The European Union is seeking a stronger reporting framework covering all gambling in European Union member states, and has appointed an advisor to the Belgian Gaming Commission (BGC), Peter Naessens, to lead the wide-ranging project.
The work has been requested by the European Committee For Standardisation (CEN), which wants to develop a standardized system of reporting that covers all licensed gambling operators, in order to give regulators better data to help protect consumers and ensure transparency.
CEN also believes that a standardised reporting framework will help to keep gambling fair, and make it easier for regulators to detect and prevent both fraud and sports integrity issues.
The new framework would replace the existing system in which the regulators that oversee the gambling industry in the EU’s separate jurisdictions gather different types of information and require operators to submit reports according to local requirements.

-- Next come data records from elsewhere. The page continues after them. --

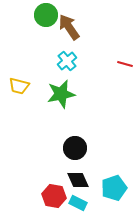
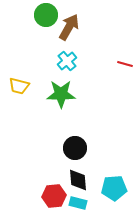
brown arrow: rotated 64 degrees clockwise
green star: rotated 12 degrees clockwise
black diamond: rotated 20 degrees clockwise
cyan pentagon: rotated 15 degrees clockwise
red hexagon: rotated 15 degrees counterclockwise
cyan rectangle: rotated 12 degrees counterclockwise
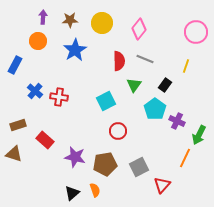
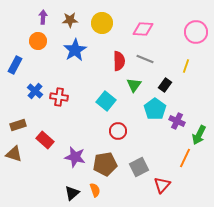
pink diamond: moved 4 px right; rotated 55 degrees clockwise
cyan square: rotated 24 degrees counterclockwise
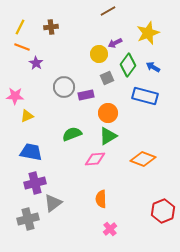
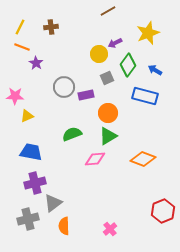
blue arrow: moved 2 px right, 3 px down
orange semicircle: moved 37 px left, 27 px down
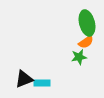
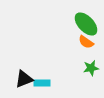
green ellipse: moved 1 px left, 1 px down; rotated 30 degrees counterclockwise
orange semicircle: rotated 70 degrees clockwise
green star: moved 12 px right, 11 px down
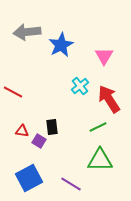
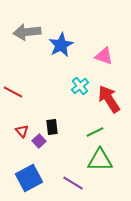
pink triangle: rotated 42 degrees counterclockwise
green line: moved 3 px left, 5 px down
red triangle: rotated 40 degrees clockwise
purple square: rotated 16 degrees clockwise
purple line: moved 2 px right, 1 px up
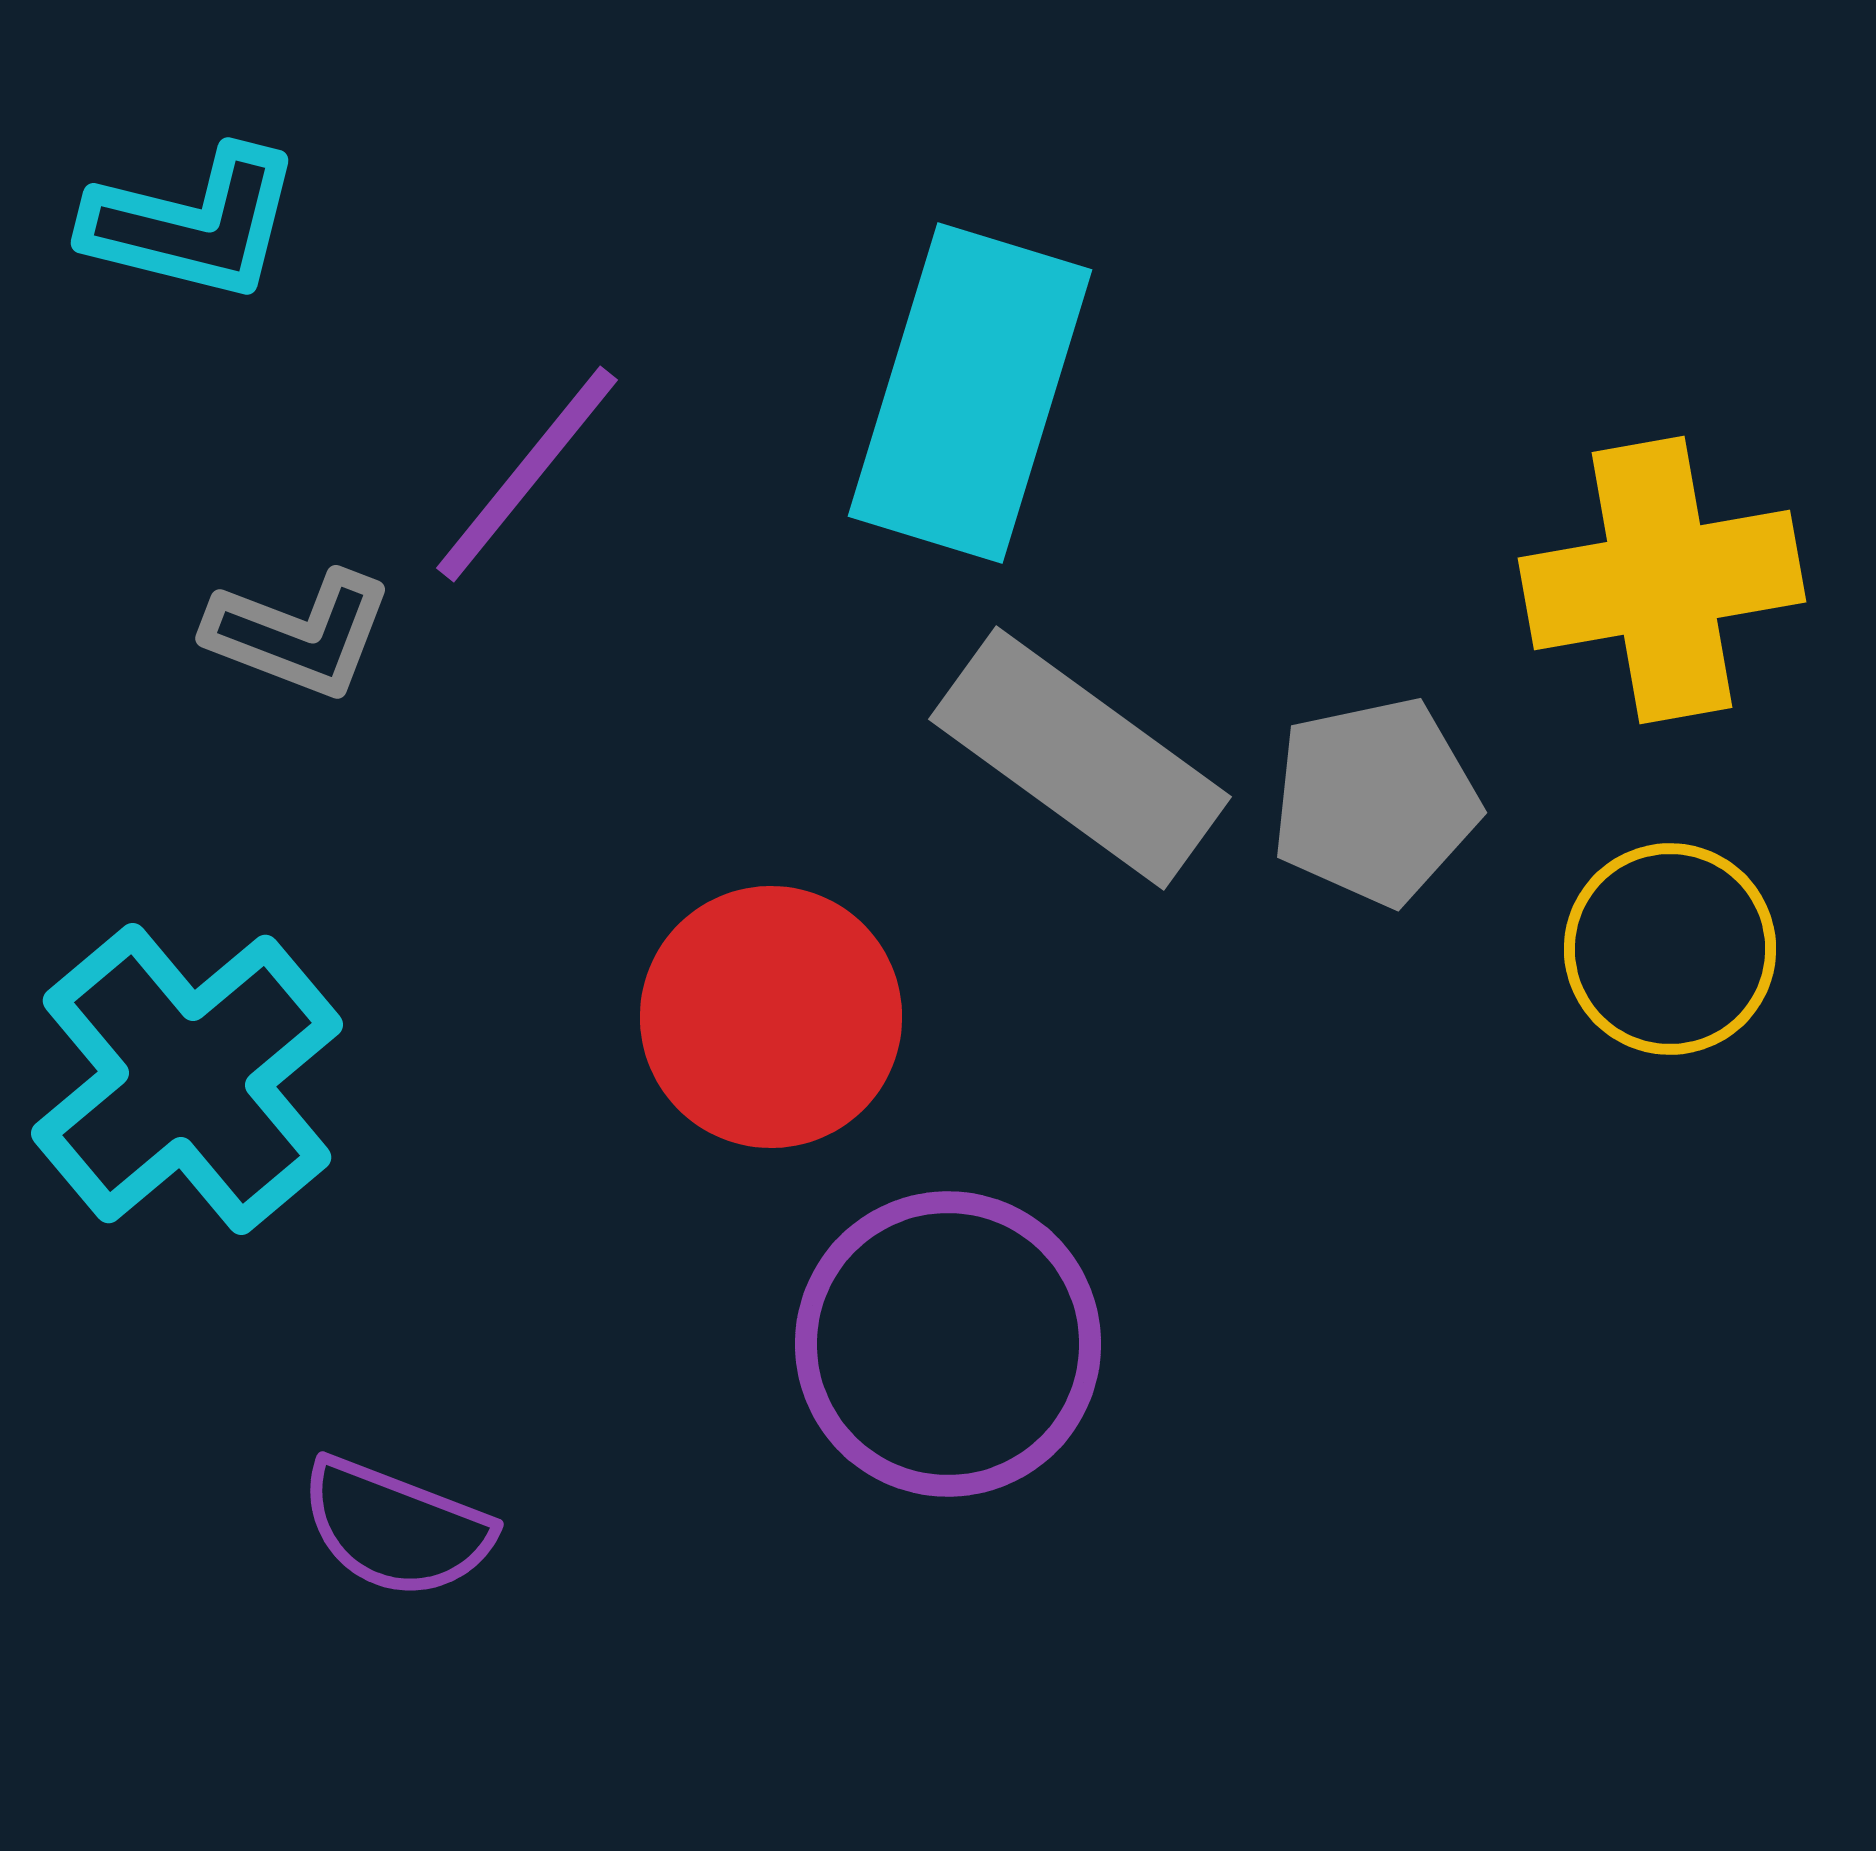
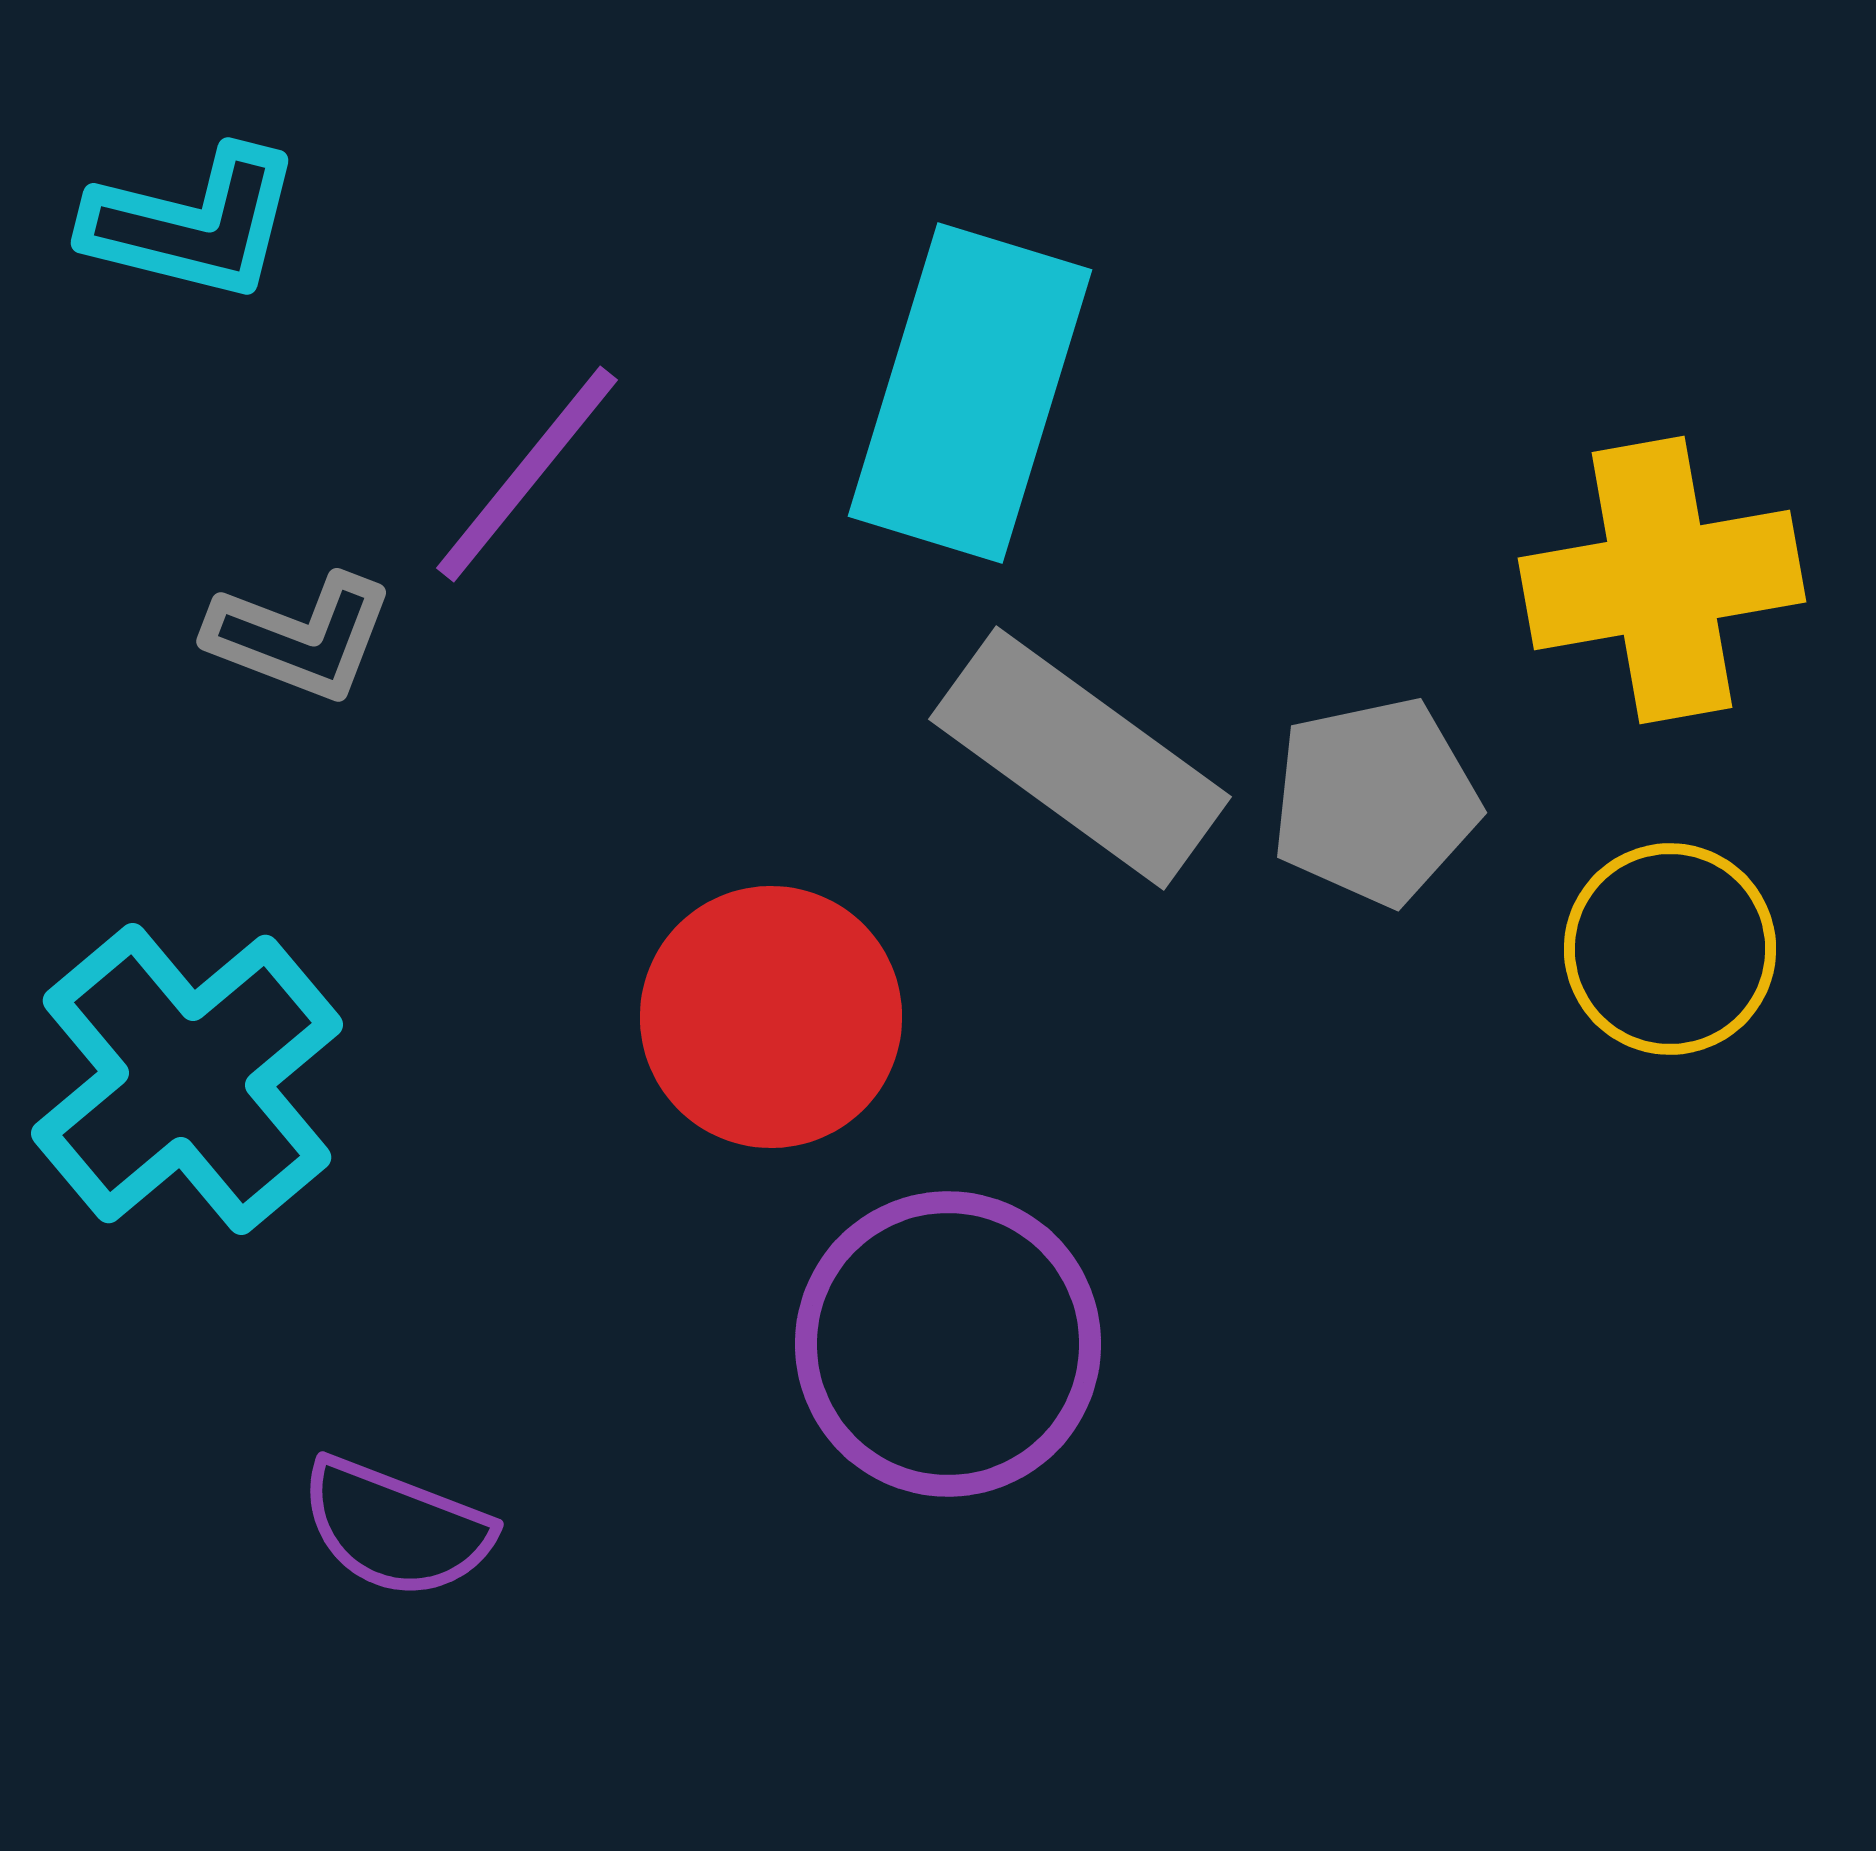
gray L-shape: moved 1 px right, 3 px down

Speaking about the project, Naessens said that the aim was not to create uniform regulatory standards throughout the European Union. Instead, he hoped that the standards that emerged from the work he was doing would be used on a voluntary basis by member states. He also outlined the steps that his team will be taking in developing those standards:
We will start from scratch, trying to find a good structure and scope of application, and after that will address the standard or set of standards itself.”
The EU opted to have Naessens lead the project rather than the European Managing Director of the Gaming Standards Association (GSA) Mark Pace. But the GSA, which has already devised its own international reporting standard, is likely to continue to be involved in the project.
In working on the standards, Naessens will collaborate with gambling regulators from a variety of jurisdictions, along with operators and industry bodies. The project is also being overseen by Technical Committee 456 of CEN, chaired by Claire Pinson, of the French regulator ARJEL.